Çiftlerin bu kriz periyotlarını ortalarındaki şehveti ve yakınlığı yaratmak, gergin alakalarını düzeltmenin yeni yollarını keşfetmek için kullanabileceklerinin de vurgusunu yapıp şunları söyledi: “İlişkilerine bir yenilik katmak için hem ferdi hem de çift olarak yeni faaliyetlerde bulunmaya başlayabilir, böylelikle partnerlerini yeni bir bakışla görebilirler. Çiftler cinsel birlikteliğin niceliğinden çok niteliğine odaklanmak, yani saymak ve şikâyet etmek yerine, cinsel yakınlığın ve fizikî temasın kıymetini tekrar değerlendirebilirler. Tüm gayretlerine karşın sıkıntılarının üstesinden gelemeyen çiftlerin evlilik ve çift terapisi için bir uzmana başvurmalarında yarar var.”
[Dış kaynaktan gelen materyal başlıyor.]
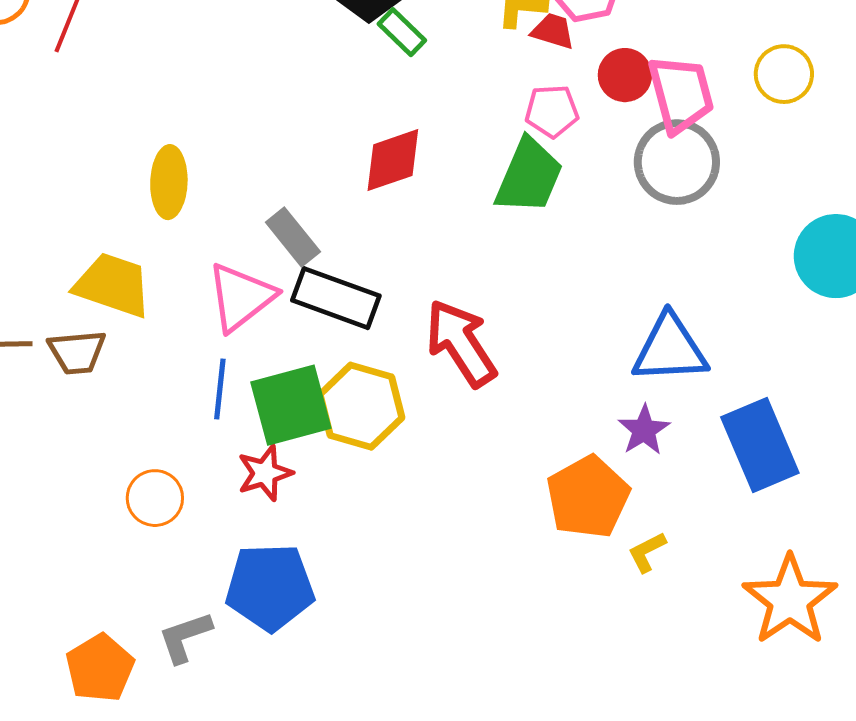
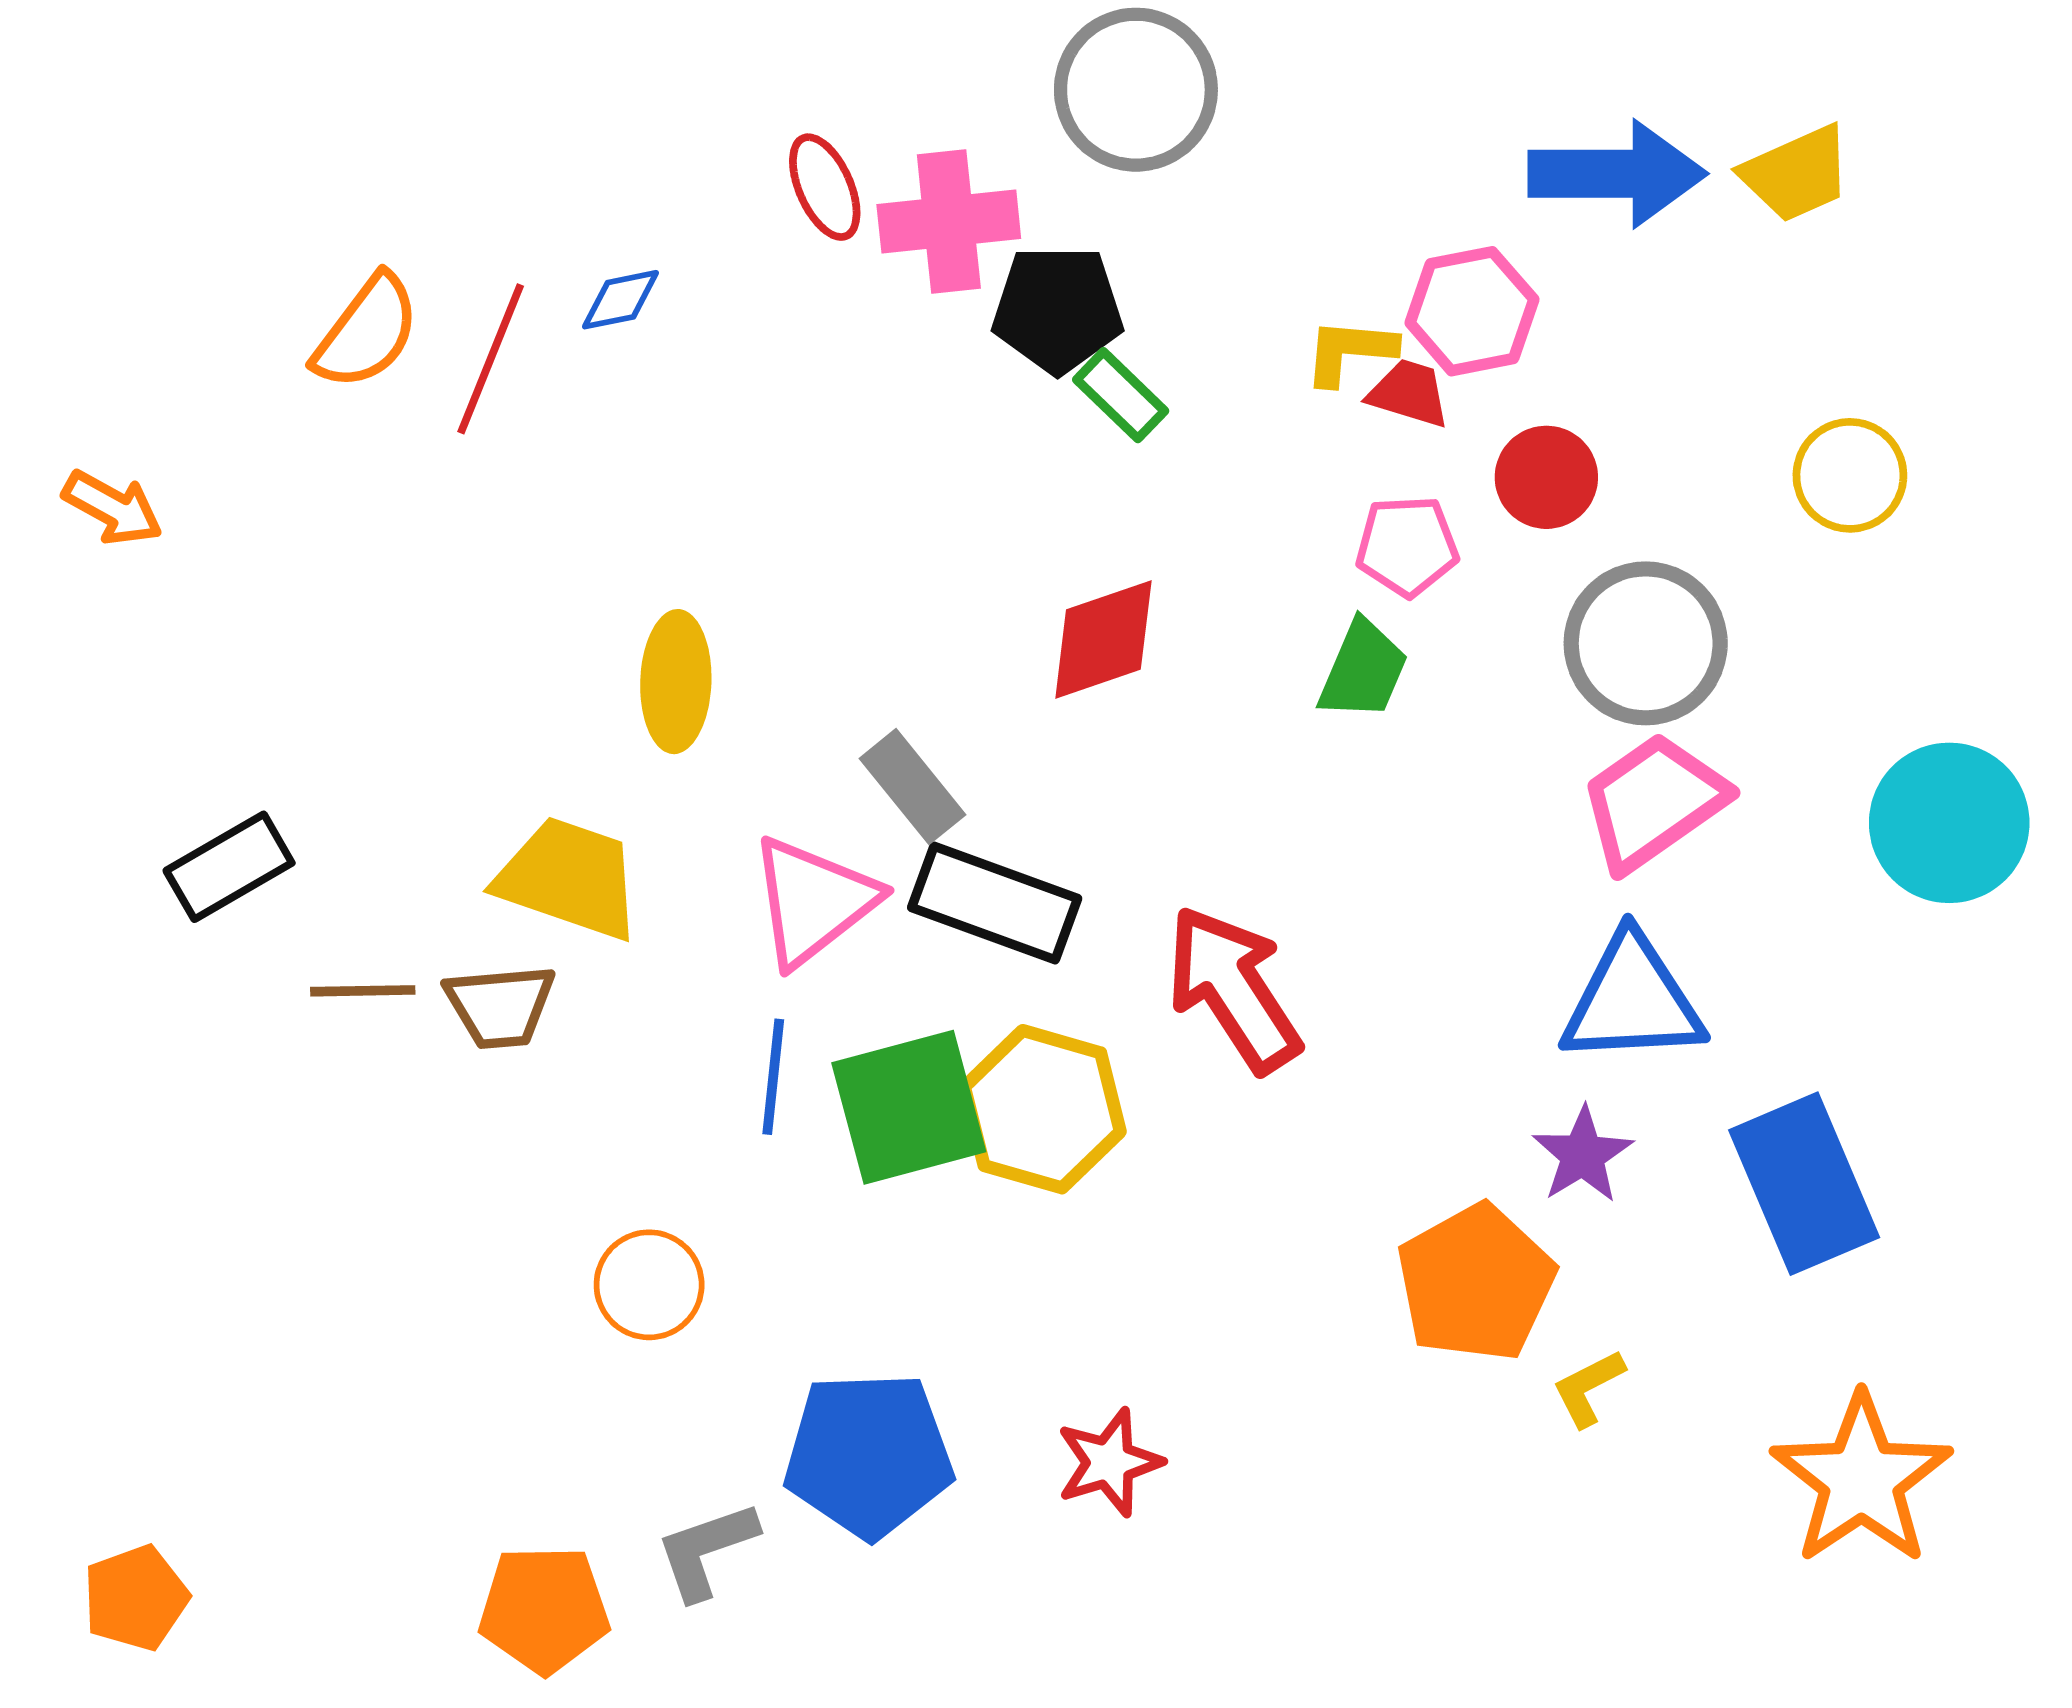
pink trapezoid: (681, 94) -> (1653, 802), moved, turned -110
green trapezoid: (529, 176) -> (1363, 670), size x0.7
red star: (265, 473) -> (1109, 1462), moved
orange pentagon: (100, 668) -> (544, 1609), turned 30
‘BEBEK PATLAMASI’ YAŞANMADI ZİRA…
Pandemi periyodunda çiftlerin birbirleriyle geçirdikleri fazla vakit sonrasında dünya genelinde adeta ‘bebek patlaması’ yaşanılacağı düşünülüyordu. Lakin CİSED Lideri Psikoterapist Cem Keçe, bu varsayımlarının boşa çıkmış üzere göründüğü lisana getirdi ve ekledi: “Birleşmiş Milletler Nüfus Fonu (UNFPA) tarafından yapılan araştırmaya nazaran Türkiye dahil Avrupa’daki birçok ülkede doğum sayısında yüzde 10’un üzerinde bir düşüş gerçekleşti. TÜİK datalarına nazaran 2001 yılında toplam doğurganlık suratı 2,38 çocuk iken, 2020 yılında 1,76 çocuk oldu. Bu durum, pandemi sürecinde sıhhat hizmetlerine erişim ve hastalık riski nedeniyle birçok kişinin çocuk sahibi olmayı ertelemesinden kaynaklanıyor.”